_Problem to work on_: Report how many lines in the data include "electrónico", with the number as the only reply.

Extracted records
====
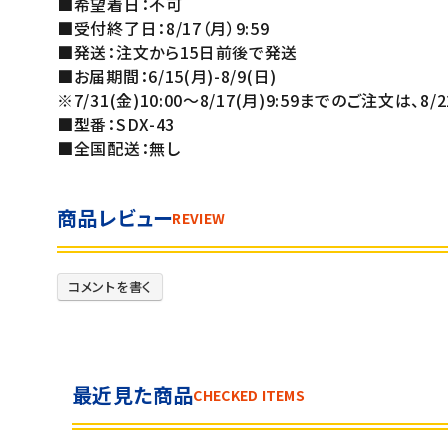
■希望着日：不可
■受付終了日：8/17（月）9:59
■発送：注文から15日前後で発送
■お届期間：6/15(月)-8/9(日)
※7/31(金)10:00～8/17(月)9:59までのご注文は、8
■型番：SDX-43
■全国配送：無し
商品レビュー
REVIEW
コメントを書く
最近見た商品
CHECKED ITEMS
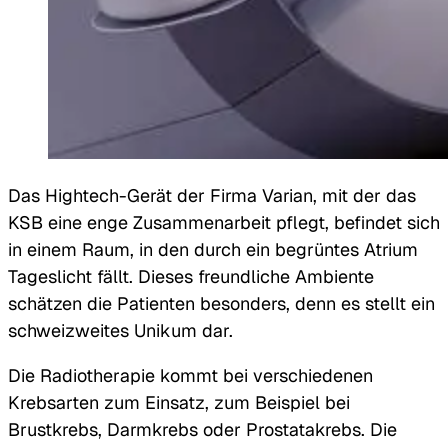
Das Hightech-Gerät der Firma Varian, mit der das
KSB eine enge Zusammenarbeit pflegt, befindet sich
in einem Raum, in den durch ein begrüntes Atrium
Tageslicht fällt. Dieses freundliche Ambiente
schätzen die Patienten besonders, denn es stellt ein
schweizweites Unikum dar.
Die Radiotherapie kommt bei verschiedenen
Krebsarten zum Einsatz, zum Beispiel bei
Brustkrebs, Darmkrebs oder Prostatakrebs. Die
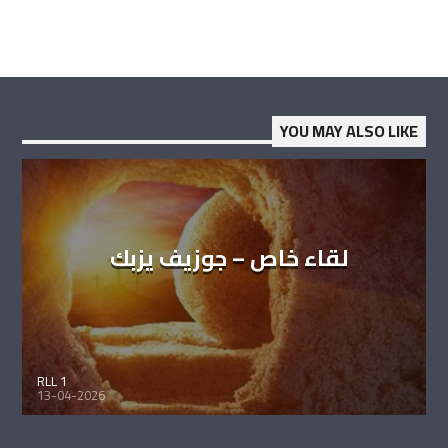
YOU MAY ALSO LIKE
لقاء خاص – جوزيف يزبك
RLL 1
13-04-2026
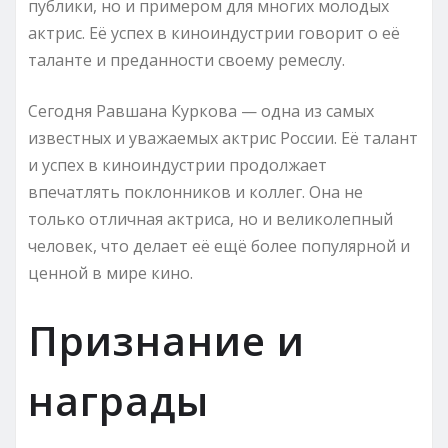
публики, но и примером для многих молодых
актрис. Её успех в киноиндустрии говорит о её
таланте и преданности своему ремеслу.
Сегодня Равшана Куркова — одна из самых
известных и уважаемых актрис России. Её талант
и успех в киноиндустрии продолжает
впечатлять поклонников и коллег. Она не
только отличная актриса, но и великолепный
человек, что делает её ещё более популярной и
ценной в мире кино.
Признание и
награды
====
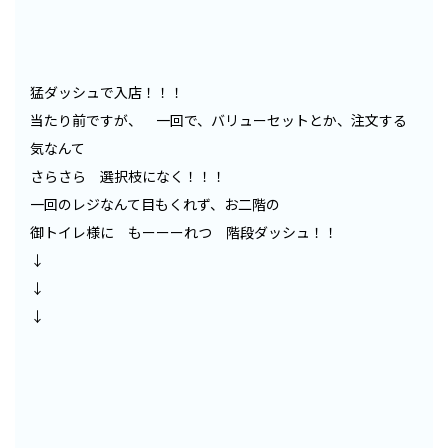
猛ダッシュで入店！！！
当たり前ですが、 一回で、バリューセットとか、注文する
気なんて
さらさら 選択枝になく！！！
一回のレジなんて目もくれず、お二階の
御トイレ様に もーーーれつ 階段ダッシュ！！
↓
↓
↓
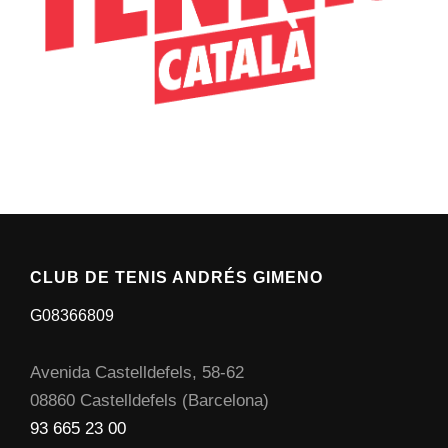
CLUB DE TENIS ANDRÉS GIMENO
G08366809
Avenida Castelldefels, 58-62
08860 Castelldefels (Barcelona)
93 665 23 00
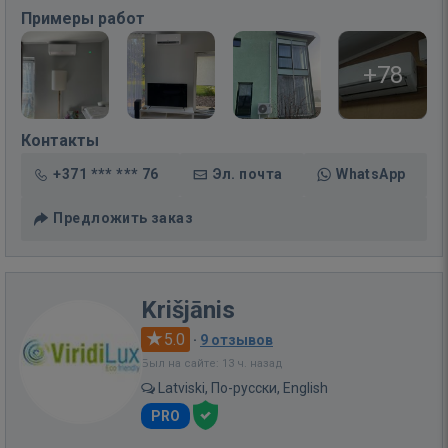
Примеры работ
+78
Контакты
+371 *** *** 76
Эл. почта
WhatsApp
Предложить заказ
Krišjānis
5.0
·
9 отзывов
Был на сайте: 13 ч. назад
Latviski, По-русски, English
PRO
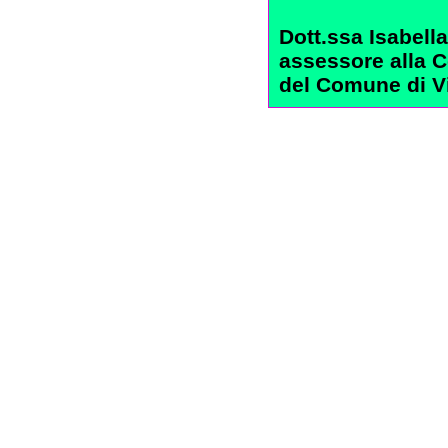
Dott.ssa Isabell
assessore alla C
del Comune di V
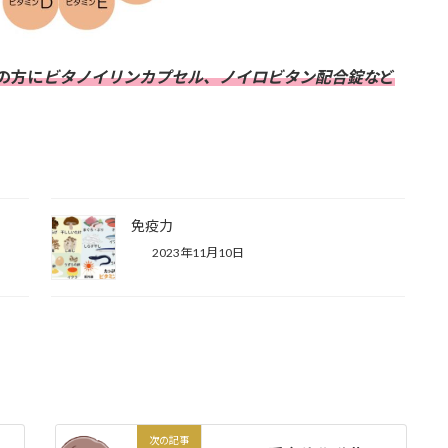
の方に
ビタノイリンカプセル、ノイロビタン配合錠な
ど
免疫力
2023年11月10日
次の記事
====
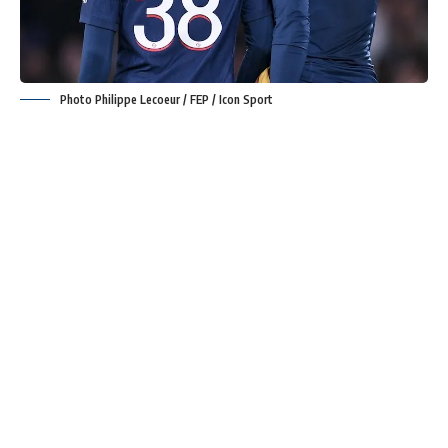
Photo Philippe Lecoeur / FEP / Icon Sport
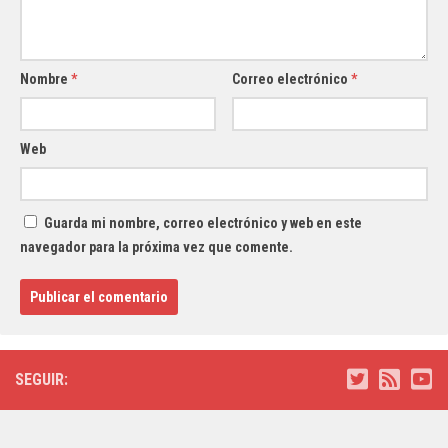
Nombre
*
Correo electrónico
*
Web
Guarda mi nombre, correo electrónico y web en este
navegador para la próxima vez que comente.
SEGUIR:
====
_Response below_: 2